◆ **What the task asks**
Give the data again exactly as written, skipping any pictures.

◆ **Extracted page text data**
******

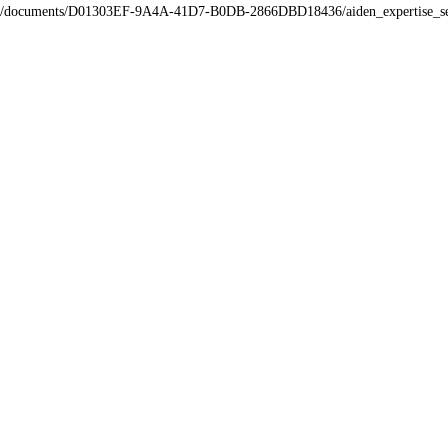
a/tmp/documents/D01303EF-9A4A-41D7-B0DB-2866DBD18436/aiden_expertise_se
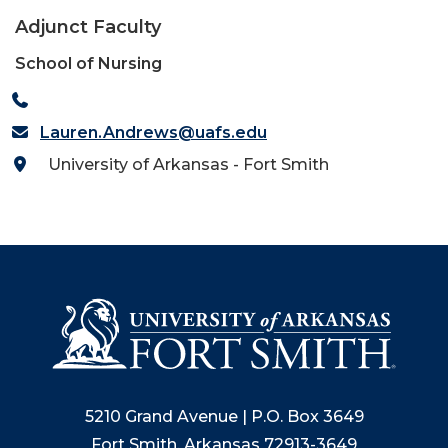
Adjunct Faculty
School of Nursing
Lauren.Andrews@uafs.edu
University of Arkansas - Fort Smith
5210 Grand Avenue | P.O. Box 3649
Fort Smith, Arkansas 72913-3649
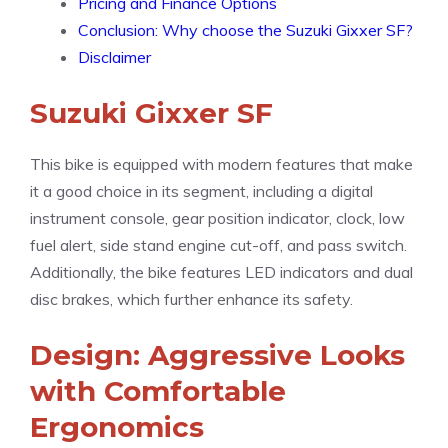
Pricing and Finance Options
Conclusion: Why choose the Suzuki Gixxer SF?
Disclaimer
Suzuki Gixxer SF
This bike is equipped with modern features that make
it a good choice in its segment, including a digital
instrument console, gear position indicator, clock, low
fuel alert, side stand engine cut-off, and pass switch.
Additionally, the bike features LED indicators and dual
disc brakes, which further enhance its safety.
Design: Aggressive Looks
with Comfortable
Ergonomics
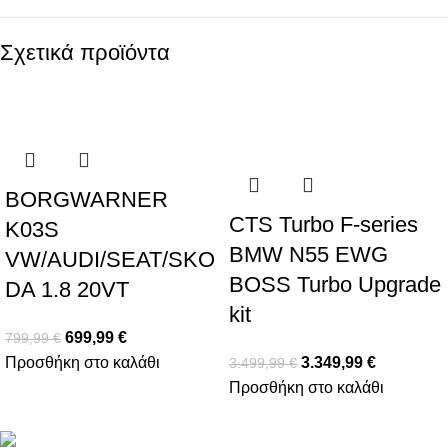
Σχετικά προϊόντα
-13%
-4%
BORGWARNER
CTS Turbo F-series
K03S
BMW N55 EWG
VW/AUDI/SEAT/SKO
BOSS Turbo Upgrade
DA 1.8 20VT
kit
699,99
€
799,99
€
Προσθήκη στο καλάθι
3.349,99
€
3.499,99
€
Προσθήκη στο καλάθι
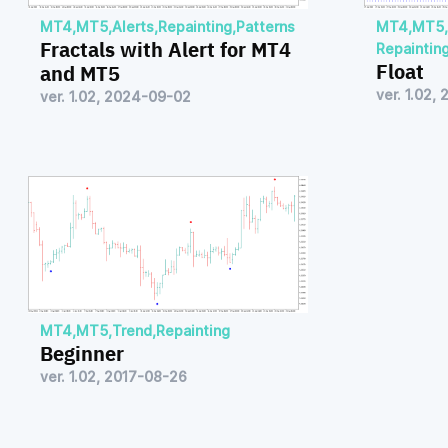
MT4
,
MT5
,
Alerts
,
Repainting
,
Patterns
MT4
,
MT5
,
Fractals with Alert for MT4
Repaintin
Float
and MT5
ver. 1.02,
ver. 1.02, 2024-09-02
MT4
,
MT5
,
Trend
,
Repainting
Beginner
ver. 1.02, 2017-08-26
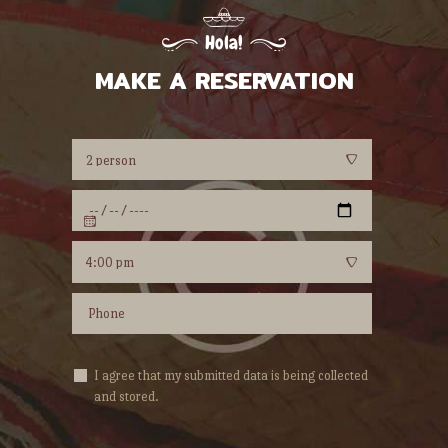
Hola!
MAKE A RESERVATION
I agree that my submitted data is being collected
and stored.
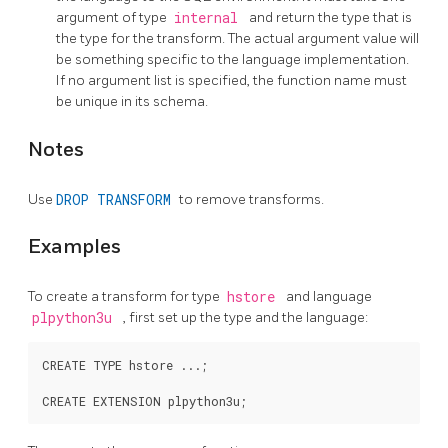
argument of type
internal
and return the type that is
the type for the transform. The actual argument value will
be something specific to the language implementation.
If no argument list is specified, the function name must
be unique in its schema.
Notes
Use
DROP TRANSFORM
to remove transforms.
Examples
To create a transform for type
hstore
and language
plpython3u
, first set up the type and the language:
CREATE TYPE hstore ...;
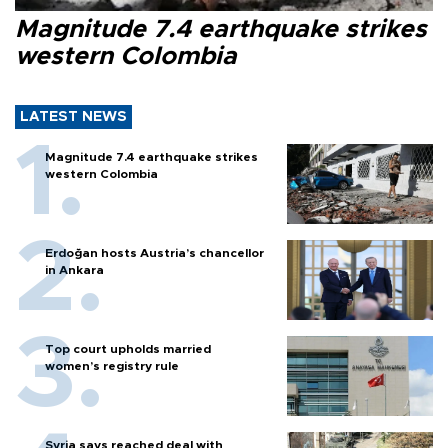
Magnitude 7.4 earthquake strikes
western Colombia
LATEST NEWS
Magnitude 7.4 earthquake strikes
western Colombia
Erdoğan hosts Austria’s chancellor
in Ankara
Top court upholds married
women’s registry rule
Syria says reached deal with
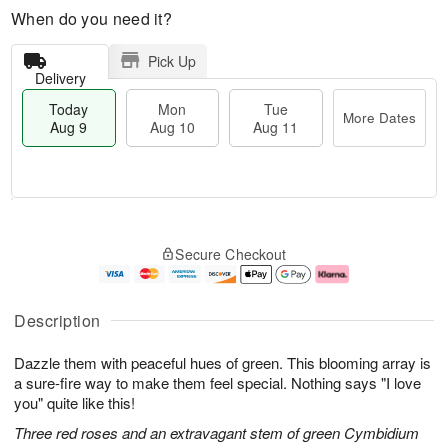
When do you need it?
Pick Up
Delivery
Today
Mon
Tue
More Dates
Aug 9
Aug 10
Aug 11
M
T
M
T
o
o
o
u
Secure Checkout
r
d
n
e
e
a
A
A
D
y
u
u
a
A
g
g
Description
t
u
1
1
e
g
0
1
Dazzle them with peaceful hues of green. This blooming array is
s
9
a sure-fire way to make them feel special. Nothing says "I love
you" quite like this!
Three red roses and an extravagant stem of green Cymbidium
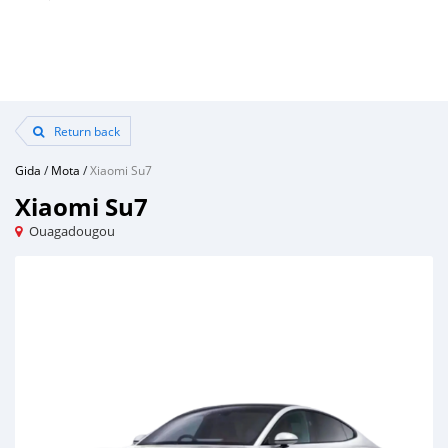
Return back
Gida
/
Mota
/
Xiaomi Su7
Xiaomi Su7
Ouagadougou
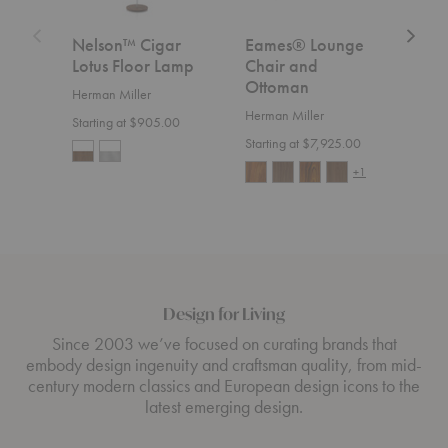
Nelson™ Cigar
Eames® Lounge
Aer
Lotus Floor Lamp
Chair and
Herm
Ottoman
Herman Miller
Start
Herman Miller
Starting at $905.00
Starting at $7,925.00
+1
Design for Living
Since 2003 we’ve focused on curating brands that
embody design ingenuity and craftsman quality, from mid-
century modern classics and European design icons to the
latest emerging design.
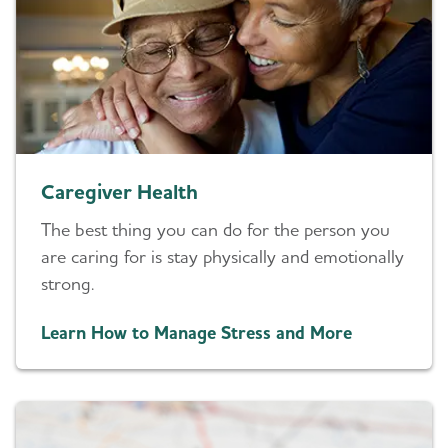
Caregiver Health
The best thing you can do for the person you
are caring for is stay physically and emotionally
strong.
Learn How to Manage Stress and More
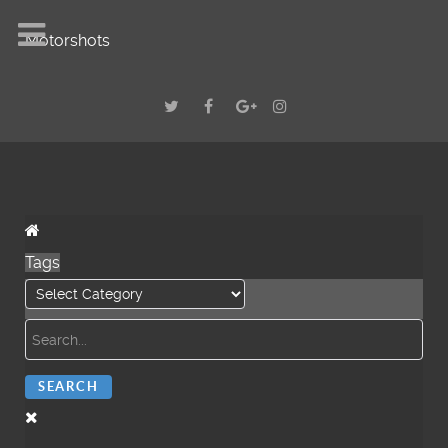
Motorshots
Tags
SEARCH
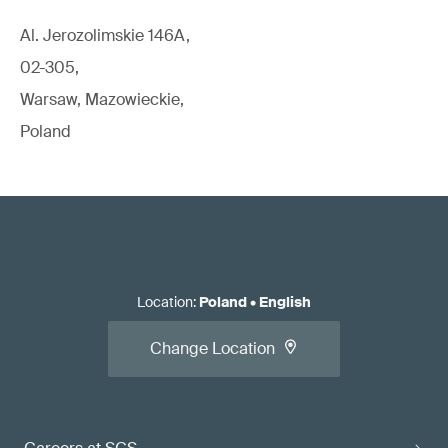
Al. Jerozolimskie 146A,
02-305,
Warsaw, Mazowieckie,
Poland
Location
:
Poland
•
English
Change Location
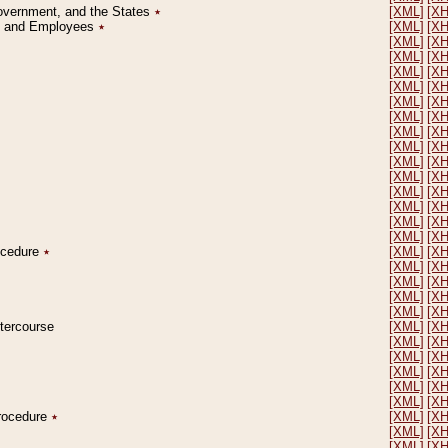
Government, and the States
٭
[XML]
[X
on and Employees
٭
[XML]
[X
[XML]
[X
[XML]
[X
[XML]
[X
[XML]
[X
[XML]
[X
[XML]
[X
[XML]
[X
[XML]
[X
[XML]
[X
[XML]
[X
[XML]
[X
[XML]
[X
[XML]
[X
[XML]
[X
rocedure
٭
[XML]
[X
[XML]
[X
[XML]
[X
[XML]
[X
[XML]
[X
ntercourse
[XML]
[X
[XML]
[X
[XML]
[X
[XML]
[X
[XML]
[X
[XML]
[X
Procedure
٭
[XML]
[X
[XML]
[X
[XML]
[X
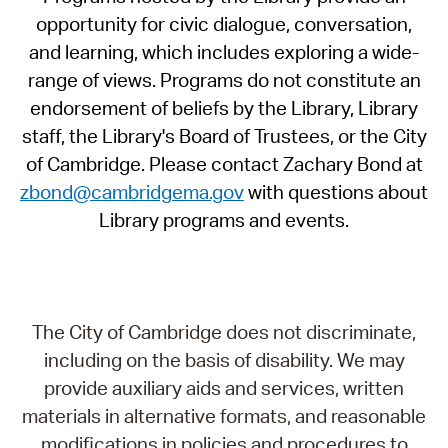
opportunity for civic dialogue, conversation,
and learning, which includes exploring a wide-
range of views. Programs do not constitute an
endorsement of beliefs by the Library, Library
staff, the Library's Board of Trustees, or the City
of Cambridge. Please contact Zachary Bond at
zbond@cambridgema.gov
with questions about
Library programs and events.
The City of Cambridge does not discriminate,
including on the basis of disability. We may
provide auxiliary aids and services, written
materials in alternative formats, and reasonable
modifications in policies and procedures to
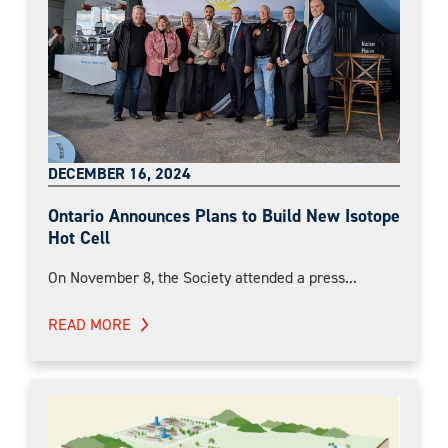
DECEMBER 16, 2024
Ontario Announces Plans to Build New Isotope
Hot Cell
On November 8, the Society attended a press...
READ MORE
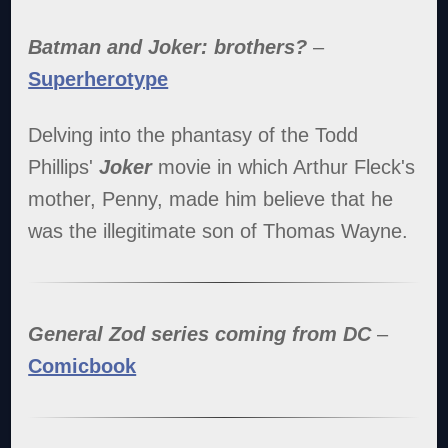
Batman and Joker: brothers?
–
Superherotype
Delving into the phantasy of the Todd
Phillips'
Joker
movie in which Arthur Fleck's
mother, Penny, made him believe that he
was the illegitimate son of Thomas Wayne.
General Zod series coming from DC
–
Comicbook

******

◆ **Solution to the exercise**
a/tmp/documents/D01303EF-9A4A-41D7-B0DB-2866DBD18436/aiden_expertise_se
Adjunct Faculty
School of Nursing
Lauren.Andrews@uafs.edu
University of Arkansas - Fort Smith
5210 Grand Avenue | P.O. Box 3649
Fort Smith, Arkansas 72913-3649
Pricing and Finance Options
Conclusion: Why choose the Suzuki Gixxer SF?
Disclaimer
Suzuki Gixxer SF
This bike is equipped with modern features that make
it a good choice in its segment, including a digital
instrument console, gear position indicator, clock, low
fuel alert, side stand engine cut-off, and pass switch.
Additionally, the bike features LED indicators and dual
disc brakes, which further enhance its safety.
Design: Aggressive Looks
with Comfortable
Ergonomics
Σχετικά προϊόντα
-13%
-4%
BORGWARNER
CTS Turbo F-series
K03S
BMW N55 EWG
VW/AUDI/SEAT/SKO
BOSS Turbo Upgrade
DA 1.8 20VT
kit
699,99
€
799,99
€
Προσθήκη στο καλάθι
3.349,99
€
3.499,99
€
Προσθήκη στο καλάθι
MT4
,
MT5
,
Alerts
,
Repainting
,
Patterns
MT4
,
MT5
,
Fractals with Alert for MT4
Repaintin
Float
and MT5
ver. 1.02,
ver. 1.02, 2024-09-02
MT4
,
MT5
,
Trend
,
Repainting
Beginner
ver. 1.02, 2017-08-26
Hola!
MAKE A RESERVATION
I agree that my submitted data is being collected
and stored.
argument of type
internal
and return the type that is
the type for the transform. The actual argument value will
be something specific to the language implementation.
If no argument list is specified, the function name must
be unique in its schema.
Notes
Use
DROP TRANSFORM
to remove transforms.
Examples
To create a transform for type
hstore
and language
plpython3u
, first set up the type and the language:
CREATE TYPE hstore ...;
Magnitude 7.4 earthquake strikes
western Colombia
LATEST NEWS
Magnitude 7.4 earthquake strikes
western Colombia
Erdoğan hosts Austria’s chancellor
in Ankara
Top court upholds married
women’s registry rule
Syria says reached deal with
When do you need it?
Pick Up
Delivery
Today
Mon
Tue
More Dates
Aug 9
Aug 10
Aug 11
M
T
M
T
o
o
o
u
Secure Checkout
r
d
n
e
e
a
A
A
D
y
u
u
a
A
g
g
Description
t
u
1
1
e
g
0
1
Dazzle them with peaceful hues of green. This blooming array is
s
9
a sure-fire way to make them feel special. Nothing says "I love
you" quite like this!
Three red roses and an extravagant stem of green Cymbidium
Return back
Gida
/
Mota
/
Xiaomi Su7
Xiaomi Su7
Ouagadougou
Nelson™ Cigar
Eames® Lounge
Aer
Lotus Floor Lamp
Chair and
Herm
Ottoman
Herman Miller
Start
Herman Miller
Starting at $905.00
Starting at $7,925.00
+1
Design for Living
Since 2003 we’ve focused on curating brands that
embody design ingenuity and craftsman quality, from mid-
century modern classics and European design icons to the
latest emerging design.
Caregiver Health
The best thing you can do for the person you
are caring for is stay physically and emotionally
strong.
Learn How to Manage Stress and More
Motorshots
Tags
SEARCH
Al. Jerozolimskie 146A,
02-305,
Warsaw, Mazowieckie,
Poland
Location
:
Poland
•
English
Change Location
Government, and the States
٭
[XML]
[X
on and Employees
٭
[XML]
[X
[XML]
[X
[XML]
[X
[XML]
[X
[XML]
[X
[XML]
[X
[XML]
[X
[XML]
[X
[XML]
[X
[XML]
[X
[XML]
[X
[XML]
[X
[XML]
[X
[XML]
[X
[XML]
[X
rocedure
٭
[XML]
[X
[XML]
[X
[XML]
[X
[XML]
[X
[XML]
[X
ntercourse
[XML]
[X
[XML]
[X
[XML]
[X
[XML]
[X
[XML]
[X
[XML]
[X
Procedure
٭
[XML]
[X
[XML]
[X
[XML]
[X
opportunity for civic dialogue, conversation,
and learning, which includes exploring a wide-
range of views. Programs do not constitute an
endorsement of beliefs by the Library, Library
staff, the Library's Board of Trustees, or the City
of Cambridge. Please contact Zachary Bond at
zbond@cambridgema.gov
with questions about
Library programs and events.
The City of Cambridge does not discriminate,
including on the basis of disability. We may
provide auxiliary aids and services, written
materials in alternative formats, and reasonable
modifications in policies and procedures to
DECEMBER 16, 2024
Ontario Announces Plans to Build New Isotope
Hot Cell
On November 8, the Society attended a press...
READ MORE
Batman and Joker: brothers?
–
Superherotype
Delving into the phantasy of the Todd
Phillips'
Joker
movie in which Arthur Fleck's
mother, Penny, made him believe that he
was the illegitimate son of Thomas Wayne.
General Zod series coming from DC
–
Comicbook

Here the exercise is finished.